Newgarden also is excited about the chance to run at Indianapolis for three major races in one season. Of course, that all depends on how soon IndyCar can return to action because of the global pandemic.

“I’m continually excited about the thought of getting back to the race track,” Newgarden said. “We would love to be there now, but we can’t. With the current situation, everyone is trying to do the best they can to pitch in and do their part so we can get back to the track as quickly as possible.

“I’m excited to get back to racing at some point in the future. To see that is planned to start at Texas is still great. IndyCar has done a great job staying active and fluid with the ever-changing dynamics and current situation.

“We have three opportunities at the Indianapolis Motor Speedway. There are a lot of chances to get it right at the Mecca of our sport.

“I have a lot of trust and faith in IndyCar and Roger, and they are doing their best to stay on top of the situation.”

The one downer to the revised schedule is the loss of the Detroit doubleheader, a very important weekend to Team Penske because Roger Penske also owns the Detroit race.
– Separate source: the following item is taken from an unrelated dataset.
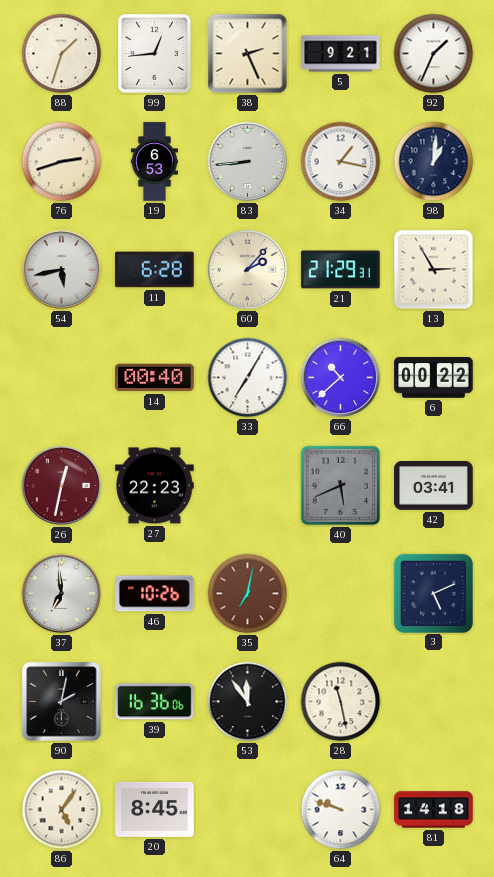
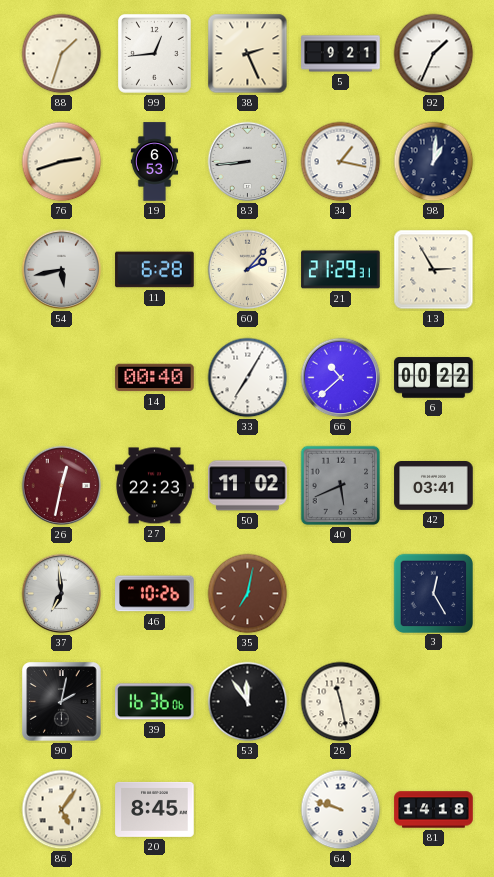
50: none -> 11:02
3: 5:11 -> 12:25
It’s a chance to showcase the series in front of as “Motor City” crowd, which is also the home to the Penske Corp.

“It’s a shame that we miss any event this year,” Newgarden said. “As a racer, you look forward to each one of them. If any of them drop off, it’s a tough pill. Detroit is more so because it is such an important race for us at Team Penske. It’s in our backyard for Penske Corp. Also, our relationship with Chevrolet, how much they put I that event and try to get it right for everybody involved. It’s tough to not have a go at that this year.

“I think of the volunteers. The Detroit weekend is so well run and executed with such a positive momentum behind it for the last eight years that I’ve gone there. I’ve always enjoyed that weekend off the back of the Indy 500.

“It’s a shame we will miss that this year, but I look forward to getting back there in 2021 and getting it started again.”